Os 80 anos do Superman: os criadores não viram a cor do dinheiro

O guarda pediu os documentos porque o rapaz era muito desajeitado para estar num lugar como Miami Beach, ainda mais naquela época do ano. Quando a carteira se abriu na frente do policial, surpresa: havia ali um maço de dólares capaz de financiar uma semana inteira de farra. Questionado sobre onde conseguira tanto dinheiro, o rapaz disse que se chamava Joe Shuster.

E acrescentou:

— Sou o cara que desenha o Superman.

O guarda não teve dúvidas: agarrou o rapaz pelo gasganete e o levou à delegacia mais próxima. Depois de um longo interrogatório, Joe pegou um bloco de rascunho e rabiscou um desenho para provar que estava falando a verdade. A confusão terminou com dois pedidos do guarda que fizera a prisão. O primeiro foi de desculpas. E o segundo, é claro, um autógrafo.

Se essa história é verdadeira — e é, confirmada por dez entre dez historiadores dos quadrinhos — como explicar que não apenas Joe Shuster, mas também o roteirista Jerry Siegel, co-criadores do Superman, chegaram à velhice no mais completo e miserável dos anonimatos? A resposta só pode ser encontrada no pior gerenciamento de direitos autorais de toda a história da Indústria Cultural.

Siegel e Shuster tinham apenas 17 anos quando criaram os primeiros esboços de um personagem que se tornaria “multimídia” antes da expressão entrar em evidência. Como sempre, tiveram que bater pernas até encontrar quem se entusiasmasse com a ideia. A primeira aparição “pra valer” do Superman só ocorreria dali a 5 anos, em 1938, na capa da hoje lendária Action Comics#1.

A revista possui a data de junho, mas saiu antes, em abril, como era praxe entre as editoras da época. Foi um sucesso instantâneo, tanto que logo o personagem estaria no rádio e numa série de grande qualidade animada pelos estúdios dos irmãos Max e Dave Fleischer. Mais de 300 jornais americanos passaram a publicar a “tirinha” do Superman.

Tamanho sucesso acabaria por deturpar as expectativas dos dois garotos. Ingenuamente achando que a próxima criação repetiria o êxito, Siegel e Shuster aceitaram VENDER os direitos para a National Periodical Publications (hoje DC Comics, propriedade do grupo Time-Warner). Todo mundo sabe que artista não é empresário, mas o que aconteceu nos bastidores do Superman foi absurdo.

Enquanto Siegel e Shuster eram afastados da sua criação — e esquecidos dentro da própria indústria dos quadrinhos — o Homem de Aço só fez crescer em popularidade e faturamento.

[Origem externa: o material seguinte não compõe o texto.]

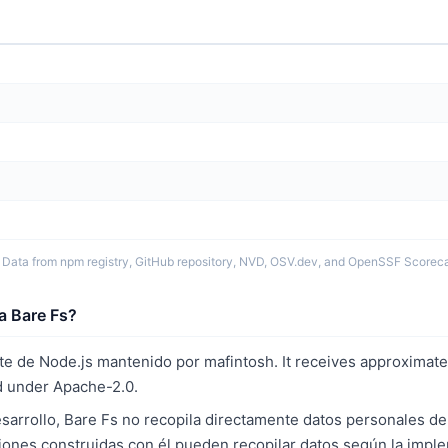
 Data from npm registry, GitHub repository, NVD, OSV.dev, and OpenSSF Scoreca
a Bare Fs?
te de Node.js mantenido por mafintosh. It receives approximate
 under Apache-2.0.
rrollo, Bare Fs no recopila directamente datos personales del 
iones construidas con él pueden recopilar datos según la impl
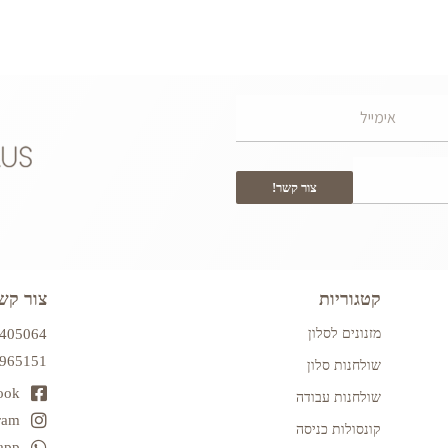
צור קשר!
קטגוריות
צור קש
מזנונים לסלון
7405064
2965151
שולחנות סלון
ook
שולחנות עבודה
ram
קונסולות כניסה
app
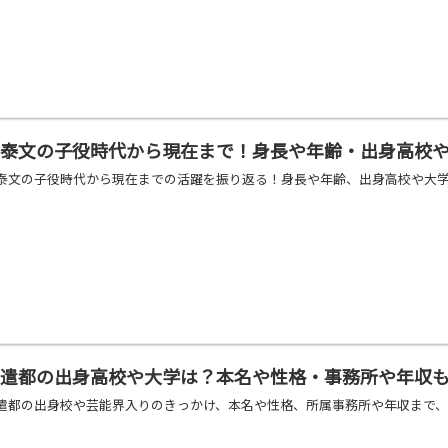
林泰文の子役時代から現在まで！身長や年齢・出身高校
泰文の子役時代から現在までの活躍を振り返る！身長や年齢、出身高校や大
林遣都の出身高校や大学は？本名や性格・事務所や年収
遣都の出身校や芸能界入りのきっかけ、本名や性格、所属事務所や年収まで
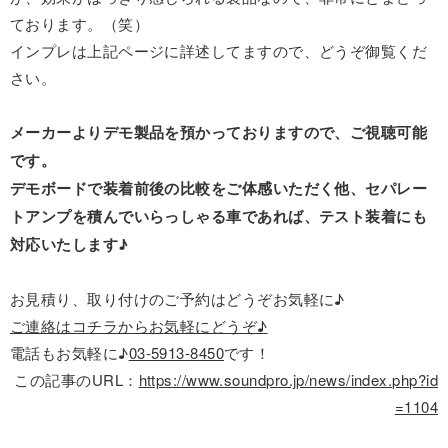
ております。（笑）
インプレは上記ページに詳述してますので、どうぞ御覧くだ
さい。
メーカーよりデモ製品を預かっておりますので、ご視聴可能
です。
デモボードで装着前後の比較をご体感いただく他、セパレー
トアンプを積んでいらっしゃる車であれば、テスト装着にも
対応いたします♪
お見積り、取り付けのご予約はどうぞお気軽に♪
ご連絡はコチラからお気軽にどうぞ♪
電話もお気軽に♪
03-5913-8450
です！
この記事のURL：
https://www.soundpro.jp/news/index.php?id
=1104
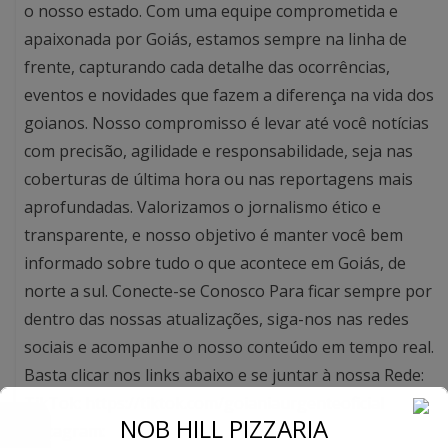
o nosso estado. Com uma equipe comprometida e
apaixonada por Goiás, estamos sempre na linha de
frente, capturando cada detalhe das ocorrências,
eventos e novidades que fazem a diferença na vida dos
goianos. Nosso compromisso é levar até você notícias
com precisão, agilidade e responsabilidade, seja nas
coberturas de última hora ou nas reportagens mais
aprofundadas. Valorizamos o jornalismo ético e
transparente, e nosso objetivo é manter você bem
informado sobre tudo o que acontece em Goiás, de
norte a sul. Conecte-se Conosco Para ficar sempre por
dentro das nossas atualizações, siga-nos nas redes
sociais e acompanhe o nosso conteúdo em tempo real.
Basta clicar nos links abaixo e se juntar à nossa Rede:
TikTok: https://tiktok.com/goianiaurgenteoficial
←
NOB HILL PIZZARIA
Instagram:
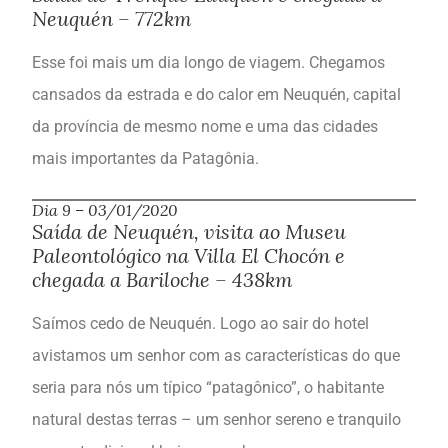
Neuquén – 772km
Esse foi mais um dia longo de viagem. Chegamos
cansados da estrada e do calor em Neuquén, capital
da província de mesmo nome e uma das cidades
mais importantes da Patagônia.
Dia 9 – 03/01/2020
Saída de Neuquén, visita ao Museu
Paleontológico na Villa El Chocón e
chegada a Bariloche – 438km
Saímos cedo de Neuquén. Logo ao sair do hotel
avistamos um senhor com as características do que
seria para nós um típico “patagônico”, o habitante
natural destas terras – um senhor sereno e tranquilo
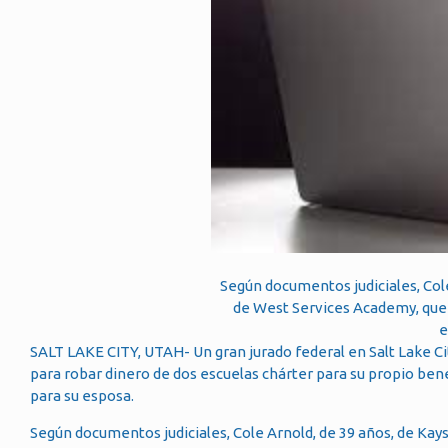
Según documentos judiciales, Cole
de West Services Academy, que 
e
SALT LAKE CITY, UTAH- Un gran jurado federal en Salt Lake C
para robar dinero de dos escuelas chárter para su propio benefi
para su esposa.
Según documentos judiciales, Cole Arnold, de 39 años, de Kays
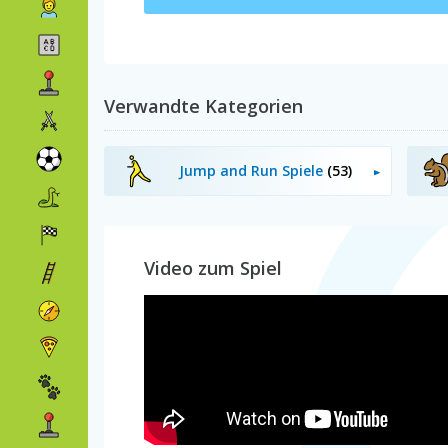
Verwandte Kategorien
Jump and Run Spiele
(53)
Video zum Spiel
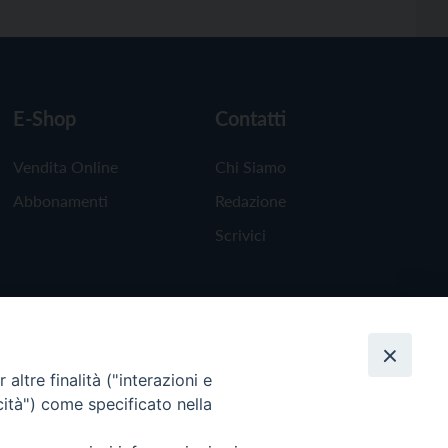
E-Shop
Contatti
Vendita Online
Chi Siamo
Abbonamenti
Redazione
Scrivici
altre finalità ("interazioni e
cità") come specificato nella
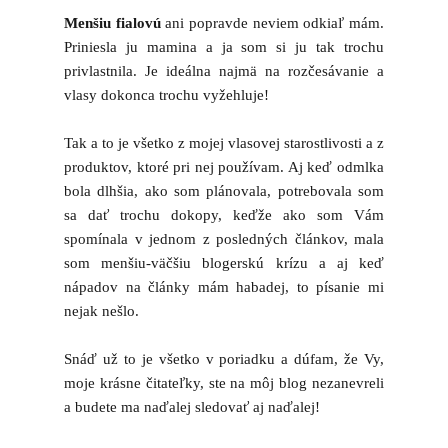
Menšiu fialovú
ani popravde neviem odkiaľ mám.
Priniesla ju mamina a ja som si ju tak trochu
privlastnila. Je ideálna najmä na rozčesávanie a
vlasy dokonca trochu vyžehluje!
Tak a to je všetko z mojej vlasovej starostlivosti a z
produktov, ktoré pri nej používam. Aj keď odmlka
bola dlhšia, ako som plánovala, potrebovala som
sa dať trochu dokopy, keďže ako som Vám
spomínala v jednom z posledných článkov, mala
som menšiu-väčšiu blogerskú krízu a aj keď
nápadov na články mám habadej, to písanie mi
nejak nešlo.
Snáď už to je všetko v poriadku a dúfam, že Vy,
moje krásne čitateľky, ste na môj blog nezanevreli
a budete ma naďalej sledovať aj naďalej!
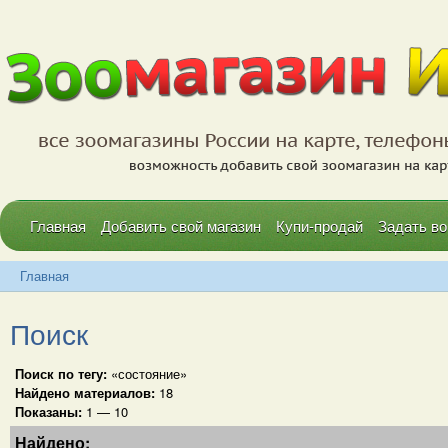
Главная
Добавить свой магазин
Купи-продай
Задать во
Главная
Поиск
Поиск по тегу:
«состояние»
Найдено материалов:
18
Показаны:
1 — 10
Найдено:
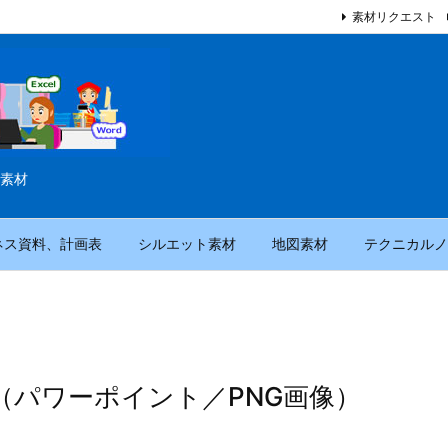
素材リクエスト
素材
ネス資料、計画表
シルエット素材
地図素材
テクニカルノ
（パワーポイント／PNG画像）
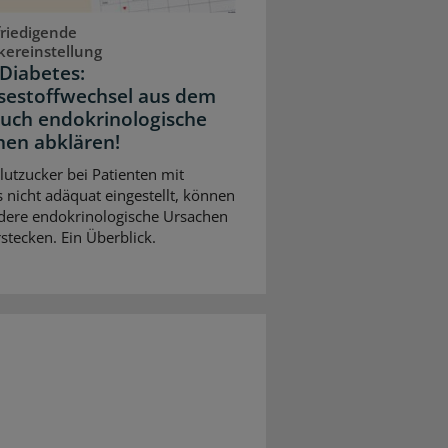
riedigende
kereinstellung
Diabetes:
sestoffwechsel aus dem
Auch endokrinologische
hen abklären!
Blutzucker bei Patienten mit
 nicht adäquat eingestellt, können
dere endokrinologische Ursachen
stecken. Ein Überblick.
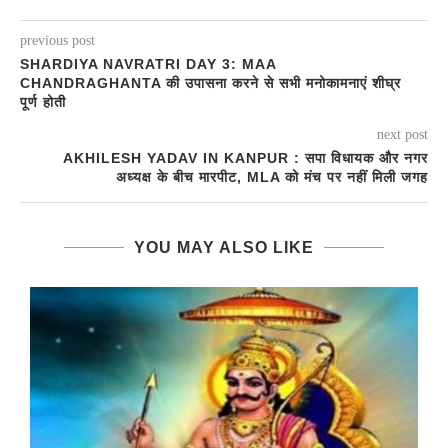
previous post
SHARDIYA NAVRATRI DAY 3: MAA
CHANDRAGHANTA की उपासना करने से सभी मनोकामनाएं शीघ्र
पूर्ण होती
next post
AKHILESH YADAV IN KANPUR : सपा विधायक और नगर
अध्यक्ष के बीच मारपीट, MLA को मंच पर नहीं मिली जगह
YOU MAY ALSO LIKE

Mesmo os fãs mais ardorosos são incapazes de enumerar todas as publicações, desenhos animados, séries em live-actionspin-offs, brinquedos e games que se multiplicaram ao longo das décadas.

O personagem movimentou bilhões e bilhões de dólares nos últimos 80 anos.

Antes de morrer, Siegel e Shuster receberam uma espécie de prêmio de consolação. Segundo o relato de Gerard Jones no livro Homens do amanhã: geeks, gângsteres e o nascimento dos gibis, as primeiras notícias sobre o lançamento de Superman: O Filme (1978), com Christopher Reeve, desencadearam um processo de reparação.

O velho e amargurado Siegel, então funcionário dos correios (!!!), procurou a imprensa para dizer que ele e Shuster, quase cego, não receberiam um centavo dos US$ 3 milhões que a Warner pagaria à DC para usar o personagem no cinema. Num programa em cadeia nacional, The Tomorrow Show, o roteirista lamentou a perda do Superman, além de se queixar da saúde e da modesta vida que levava ao lado da esposa, também doente.

Os fãs reagiram, indignados. O medo de um possível boicote ao filme fez a DC tomar providências. Mesmo sendo uma merreca em relação ao passe do personagem, Siegel e Shuster ganharam uma pensão anual vitalícia e conquistaram o direito de receber os créditos no filme, nos quadrinhos e na TV. É por causa de um acordo judicial que o nome deles aparece, por exemplo, em Batman vs Superman.

Mas da fortuna que o herói de Krypton faturou eles só viram umas migalhinhas insignificantes.